In the 49th episode of the EU to go podcast, Thu Nguyen discusses with Nils Redeker and Philipp Jäger the extent to which the large German fiscal package - made possible by the change in the debt brake for defence spending and the special fund for infrastructure - can also drive forward the European investment agenda.
The diagnosis made by Enrico Letta and Mario Draghi in their reports on the economic situation in the EU also applies to Germany in particular: high pressure to transform, crippling bureaucracy, insufficient defence capabilities and low productivity growth. Now, with a majority of the CDU/CSU, SPD and Greens, the old German Bundestag has passed a special fund for infrastructure and suspended the debt brake for defence spending above one percent of GDP in order to tackle these challenges.
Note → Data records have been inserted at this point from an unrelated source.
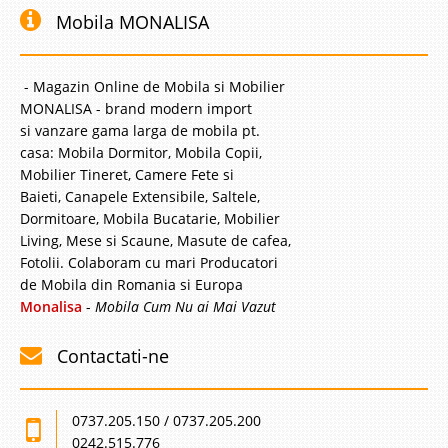
Mobila MONALISA
- Magazin Online de Mobila si Mobilier
MONALISA - brand modern import
si vanzare gama larga de mobila pt.
casa: Mobila Dormitor, Mobila Copii,
Mobilier Tineret, Camere Fete si
Baieti, Canapele Extensibile, Saltele,
Dormitoare, Mobila Bucatarie, Mobilier
Living, Mese si Scaune, Masute de cafea,
Fotolii. Colaboram cu mari Producatori
de Mobila din Romania si Europa
Monalisa
-
Mobila Cum Nu ai Mai Vazut
Contactati-ne
0737.205.150 / 0737.205.200
0242.515.776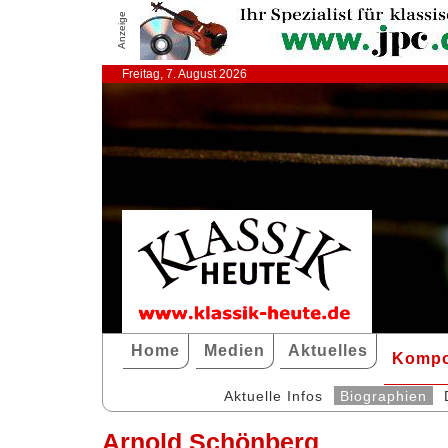
Anzeige
Freitag, 7. August 2026
Home
Medien
Aktuelles
Kompo
Aktuelle Infos
Biographien
Arnold Schönberg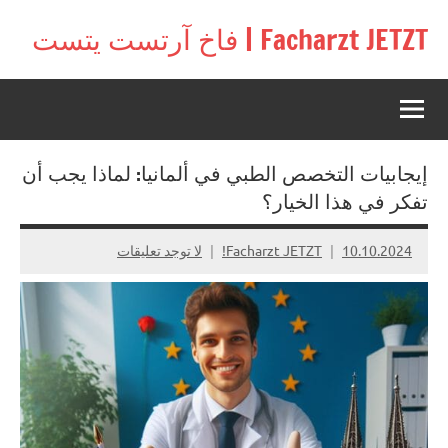
لتجاوز
Facharzt JETZT | فاخ آرتست يتست
لى
Free
لمحتوى
interactive
community
for
doctors
إيجابيات التخصص الطبي في ألمانيا: لماذا يجب أن
in
Germany,
تفكر في هذا الخيار؟
Switzerland,
and
10.10.2024
Facharzt JETZT!
لا توجد تعليقات
Austria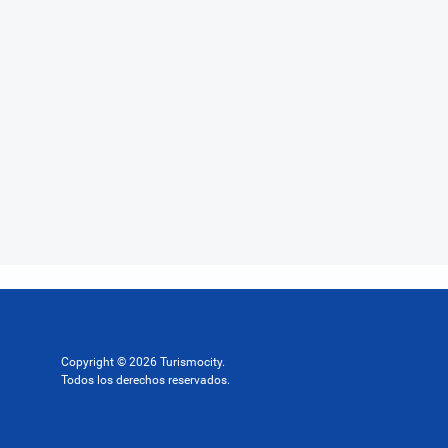
Copyright © 2026 Turismocity.
Todos los derechos reservados.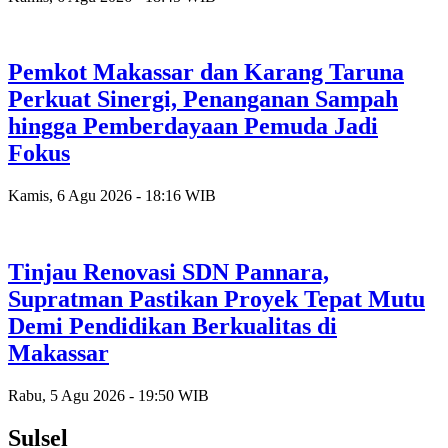
Pemkot Makassar dan Karang Taruna
Perkuat Sinergi, Penanganan Sampah
hingga Pemberdayaan Pemuda Jadi
Fokus
Kamis, 6 Agu 2026 - 18:16 WIB
Tinjau Renovasi SDN Pannara,
Supratman Pastikan Proyek Tepat Mutu
Demi Pendidikan Berkualitas di
Makassar
Rabu, 5 Agu 2026 - 19:50 WIB
Sulsel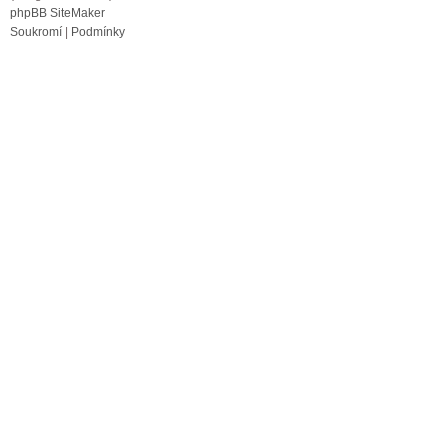
phpBB SiteMaker
Soukromí
|
Podmínky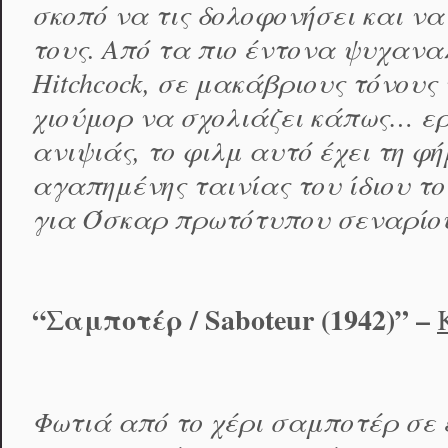
σκοπό να τις δολοφονήσει και να
τους. Από τα πιο έντονα ψυχαναλ
Hitchcock, σε μακάβριους τόνους
χιούμορ να σχολιάζει κάπως… ερ
ανιψιάς, το φιλμ αυτό έχει τη φ
αγαπημένης ταινίας του ίδιου τ
για Όσκαρ πρωτότυπου σεναρίο
“Σαμποτέρ /
Saboteur
(1942)” –
Φωτιά από το χέρι σαμποτέρ σε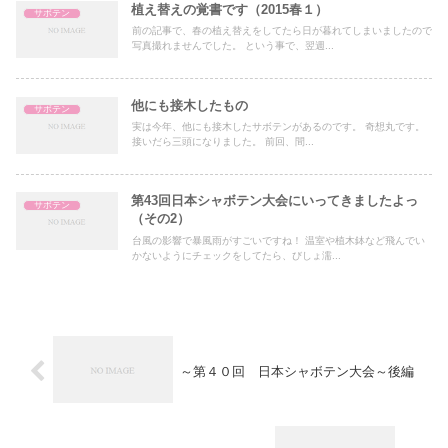
植え替えの覚書です（2015春１）
サボテン
前の記事で、春の植え替えをしてたら日が暮れてしまいましたので
写真撮れませんでした。 という事で、翌週...
他にも接木したもの
サボテン
実は今年、他にも接木したサボテンがあるのです。 奇想丸です。
接いだら三頭になりました。 前回、間...
第43回日本シャボテン大会にいってきましたよっ
サボテン
（その2）
台風の影響で暴風雨がすごいですね！ 温室や植木鉢など飛んでい
かないようにチェックをしてたら、びしょ濡...
～第４０回 日本シャボテン大会～後編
In view of the geopolitical pressure and the changed security situation, is this a relief for Germany - but also for Europe? In episode 49 of the EU to go podcast, Thu Nguyen, together with Nils Redeker, Deputy Director of the Jacques Delors Centre, and Philipp Jäger, expert on climate and economic policy, discusses the scope for investment that Germany has created and asks: How well can the new defence spending be reconciled with EU fiscal rules? Can the planned reduction in bureaucracy, which Friedrich Merz also used in his election campaign, really accelerate investment, or is it just a smokescreen for reducing climate and environmental standards? And what exactly does ‘Whatever it takes’ mean for the EU's most economically powerful member state?